Se manca la valutazione

Come faccio a riconoscere giustamente, uso la parola ‘giusto’ di proposito, il merito e il demerito se non so bene in che cosa consistano, perché non sono stati fissati dei parametri oggettivi? E come posso pretendere che i miei collaboratori si assumano la responsabilità delle proprie azioni, in positivo e in negativo, senza questa bussola? E non va dimenticato come la mancanza di valutazioni rigorose sia particolarmente rischiosa quando l’azienda cresce o quando ci si trova davanti ad un cambio generazionale”, prosegue Martinelli.
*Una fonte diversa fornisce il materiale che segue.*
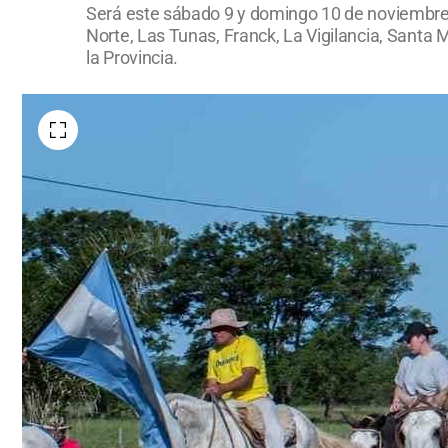
Será este sábado 9 y domingo 10 de noviembre, 
Norte, Las Tunas, Franck, La Vigilancia, Santa 
la Provincia.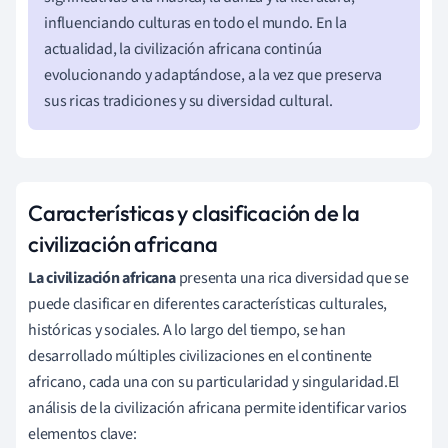
influenciando culturas en todo el mundo. En la
actualidad, la civilización africana continúa
evolucionando y adaptándose, a la vez que preserva
sus ricas tradiciones y su diversidad cultural.
Características y clasificación de la
civilización africana
La civilización africana
presenta una rica diversidad que se
puede clasificar en diferentes características culturales,
históricas y sociales. A lo largo del tiempo, se han
desarrollado múltiples civilizaciones en el continente
africano, cada una con su particularidad y singularidad.El
análisis de la civilización africana permite identificar varios
elementos clave: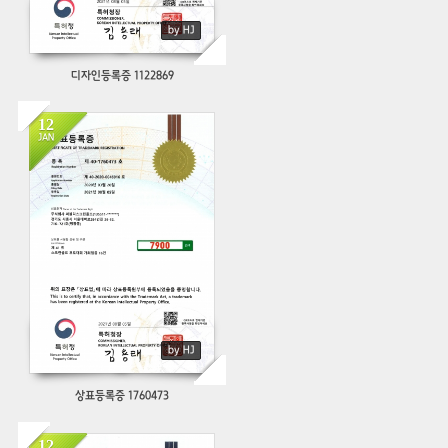
by HJ
디자인등록증 1122869
12
JAN
592
by HJ
상표등록증 1760473
12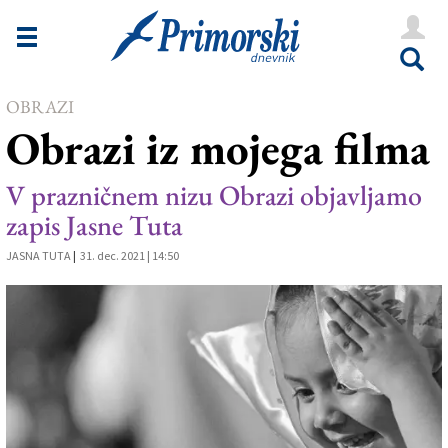
Novice
Tržaška
OBRAZI
Goriška
Obrazi iz mojega filma
Kultura
V prazničnem nizu Obrazi objavljamo
Šport
zapis Jasne Tuta
Še
JASNA TUTA
|
31. dec. 2021 | 14:50
Vreme
V Kioskih
Uredništvo
Oglasi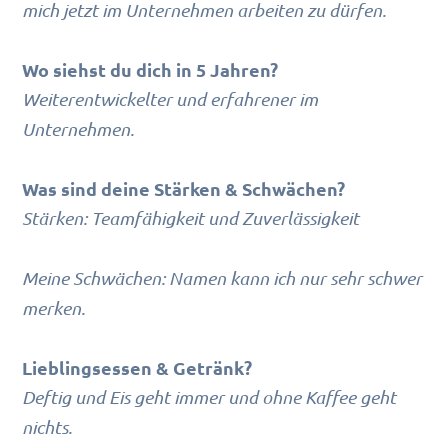
mich jetzt im Unternehmen arbeiten zu dürfen.
Wo siehst du dich in 5 Jahren?
Weiterentwickelter und erfahrener im
Unternehmen.
Was sind deine Stärken & Schwächen?
Stärken: Teamfähigkeit und Zuverlässigkeit
Meine Schwächen: Namen kann ich nur sehr schwer
merken.
Lieblingsessen & Getränk?
Deftig und Eis geht immer und ohne Kaffee geht
nichts.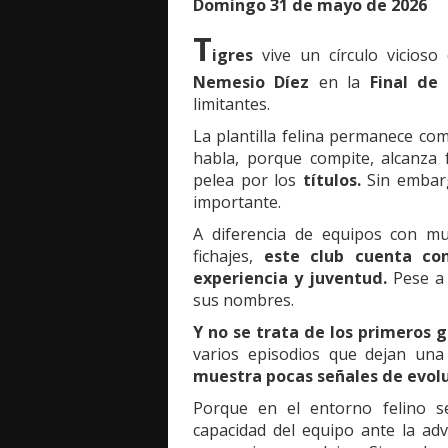
Domingo 31 de mayo de 2026
T
igres
vive un círculo vicioso
Nemesio Díez
en la
Final de
limitantes.
La plantilla felina permanece c
habla, porque compite, alcanza 
pelea por los
títulos.
Sin embarg
importante.
A diferencia de equipos con m
fichajes,
este club cuenta co
experiencia y juventud.
Pese a 
sus nombres.
Y no se trata de los primeros 
varios episodios que dejan un
muestra pocas señales de evolu
Porque en el entorno felino 
capacidad del equipo ante la adv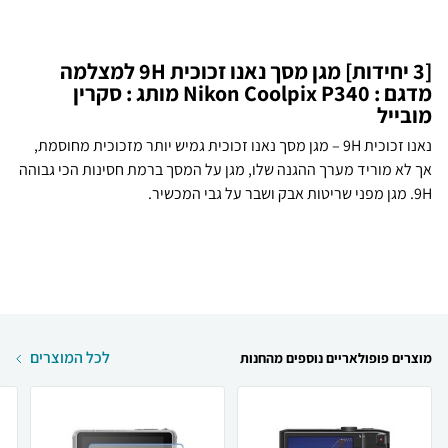
[3 יחידות] מגן מסך נאנו זכוכית 9H למצלמה
מדגם : Nikon Coolpix P340 מותג : סקרין
מובייל
נאנו זכוכית 9H – מגן מסך נאנו זכוכית גמיש יותר מזכוכית מחוסמת,
אך לא מוריד מערך ההגנה שלו, מגן על המסך ברמת חסינות הכי גבוהה
9H. מגן מפני שריטות אבק ושבר על גבי המכשיר.
לכל המוצרים
מוצרים פופולאריים נוספים מהחנות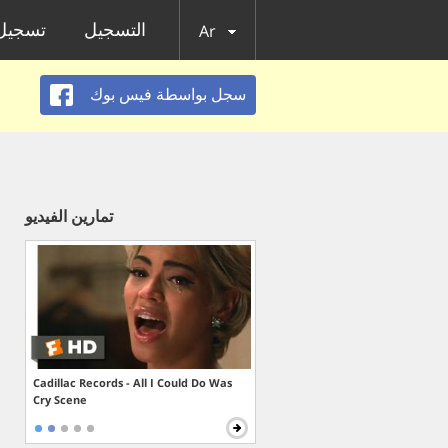
التسجيل
تسجيل 
Ar
سجل بواسطة فيس بوك
تمارين الفيديو
Cadillac Records - All I Could Do Was
Cry Scene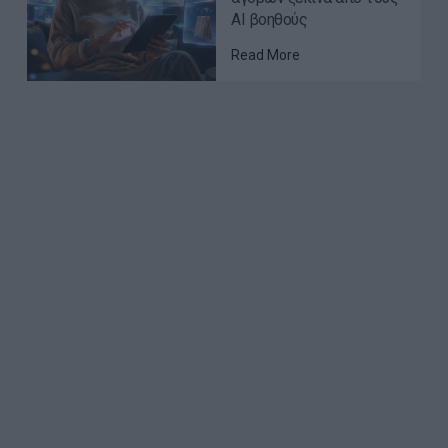
AI βοηθούς
Read More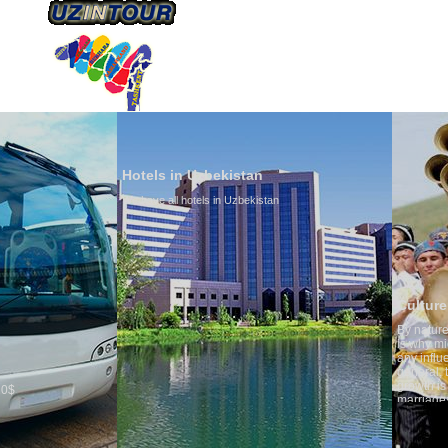
ÜBER UNS
TRANSPORTS
TOURISMU
Hotels in Uzbekistan
We have all hotels in Uzbekistan
Culture of Uzbekistan
By nature Uzbeks prefer a seden
is why migration and immigrati
any influence on population gro
general, the level of the popula
growth is very high. In the cou
marriages is significantly high
percentage of divorce cases is 
in the world. According to Uzbek
family is regarded as somethin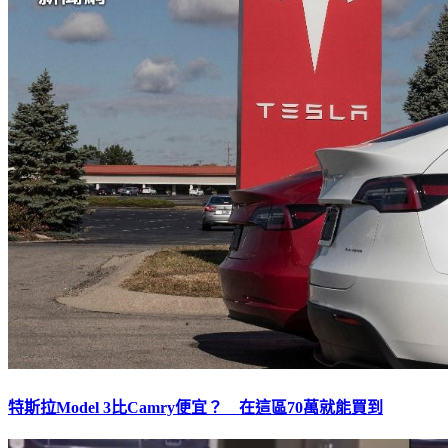
特斯拉Model 3比Camry便宜？ 在這區70萬就能買到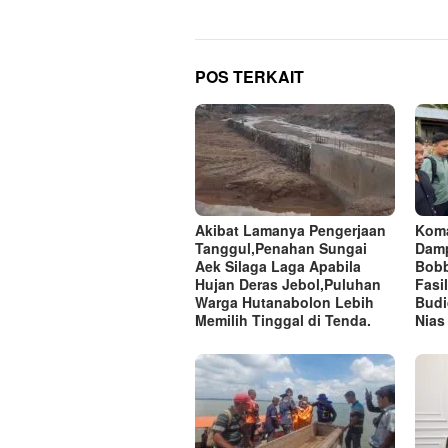
POS TERKAIT
Akibat Lamanya Pengerjaan
Koma
Tanggul,Penahan Sungai
Damp
Aek Silaga Laga Apabila
Bobb
Hujan Deras Jebol,Puluhan
Fasi
Warga Hutanabolon Lebih
Budi
Memilih Tinggal di Tenda.
Nias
Fortunatamente oggi molte attività, anche di piccole dimensioni, hanno recepito il messaggio e cominciano a costruire sistemi di gestione delle prestazioni: pochi indicatori chiave, con obiettivi precisi e coerenti, un numero (anche limitato) di competenze chiave ben definito, sistemi di misura trasparenti e valutazioni periodiche che sostengono il dialogo fra i ruoli, sono sempre più diffusi e il termine “meritocrazia” è accolto con favore a più livelli.

Meritocrazia e Pmi

Dunque la meritocrazia, nel senso più rigoroso del termine non è più ignorata dalle Pmi, che, al contrario, stanno guardandone con favore un inserimento strutturato. Raccogliendo le osservazioni della Dott.ssa Martinelli, basate su una pluriennale esperienza consulenziale in aziende sia manifatturiere che di servizi da grandi a micro, sembra ormai chiara l’importanza di diffondere la cultura della trasparenza e della valutazione, e questa è la parte più difficile, ma fondamentale. La valutazione deve essere proposta e recepita come uno strumento gestionale, un’occasione di apprendimento, e non come una punizione dell’errore. “Mi sento di essere fiduciosa: gli imprenditori, i manager con cui siamo quotidianamente in contatto, sembrano sempre più orientati ad una meritocrazia realmente basata su valutazioni oggettive. Certo non si tratta mai di passi semplici ma credo che sia il primo passo quello più complicato, un passo che, sotto certi aspetti, è rivoluzionario perché porta ad un cambiamento culturale”.